Well, I can't help you with the first problem (since casters > pure martials is kinda baked into the rules), but for problems two and three Pathfinder Unchained actually provides some alternate rules which address your complaints.


I guess a way to make the necessary changes without getting the dander up of the people who absolutely refuse to entertain the thought of buying a new edition is to do unchained versions of all old classes. ^^


What Krensky said. :)


Aranna wrote:
Still there might be some good stories from way back it just seems kind of pointless to read game literature when the game has moved on to new concepts.

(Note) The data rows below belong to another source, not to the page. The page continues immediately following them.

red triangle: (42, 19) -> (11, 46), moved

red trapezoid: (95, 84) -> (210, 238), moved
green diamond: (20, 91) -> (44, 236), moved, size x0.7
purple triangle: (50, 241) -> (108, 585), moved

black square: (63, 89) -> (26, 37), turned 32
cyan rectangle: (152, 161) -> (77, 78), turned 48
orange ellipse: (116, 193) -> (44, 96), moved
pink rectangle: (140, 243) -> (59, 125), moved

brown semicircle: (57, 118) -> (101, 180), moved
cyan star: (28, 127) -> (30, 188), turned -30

They are novels, not sourcebooks. You read them because you like the setting, the characters and the themes. Like any novel.

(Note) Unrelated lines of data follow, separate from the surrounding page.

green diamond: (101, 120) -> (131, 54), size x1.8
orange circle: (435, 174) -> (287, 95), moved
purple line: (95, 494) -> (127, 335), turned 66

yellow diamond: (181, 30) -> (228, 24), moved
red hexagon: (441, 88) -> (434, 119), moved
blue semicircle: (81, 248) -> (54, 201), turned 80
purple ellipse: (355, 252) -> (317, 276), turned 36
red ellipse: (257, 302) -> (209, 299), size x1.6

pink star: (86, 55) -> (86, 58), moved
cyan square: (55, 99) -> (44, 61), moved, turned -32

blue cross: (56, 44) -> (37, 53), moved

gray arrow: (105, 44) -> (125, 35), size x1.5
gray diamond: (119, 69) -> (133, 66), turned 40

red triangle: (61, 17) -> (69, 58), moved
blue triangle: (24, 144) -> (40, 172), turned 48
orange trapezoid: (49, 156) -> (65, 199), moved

What you are saying is "Why do you want to read Star Wars novels from the Clone Wars era when the setting has by now moved on to episode VII?".


Aranna wrote:

I hope they do a good job.

As for books I wouldn't recommend you read any of them. A boyfriend used to go on endlessly about the novels where the inner sphere goes to conquer the clans, but they sounded really bad so I didn't read those. I did read a bunch of the ones where the galactic communication network goes dark... And while one or two might have been sort of good the rest were so poorly written or unbelievable as to make reading them painful. There were some from an earlier age of the game that might be good? But they are before my time and probably not relevant to battle tech any more.

Those earlier books you dismiss so blithely recount the recent history of BattleTech in novel form. As such, your statement kinda boils down to "History books are before my time and probably not relevant to the present anymore", which I say is not something I would support as an argument.

Not to mention that the timeline is really screwed up, anyway. They stopped writing novels when the year 3067 rolled around in-fiction and made a time jump to 31-something. Now that particular line of novels has been cancelled for some years now and they are planning to take up the novel line starting from 3067 again, sadly chaining themselves to the Jyhad storyline they mostly already laid out in detail in various sourcebooks for the game.


Well, I demand the return of Profion, Damodar and Snails!

Hell, how do I write out Profions most excellent emoting? I'll just show you. :)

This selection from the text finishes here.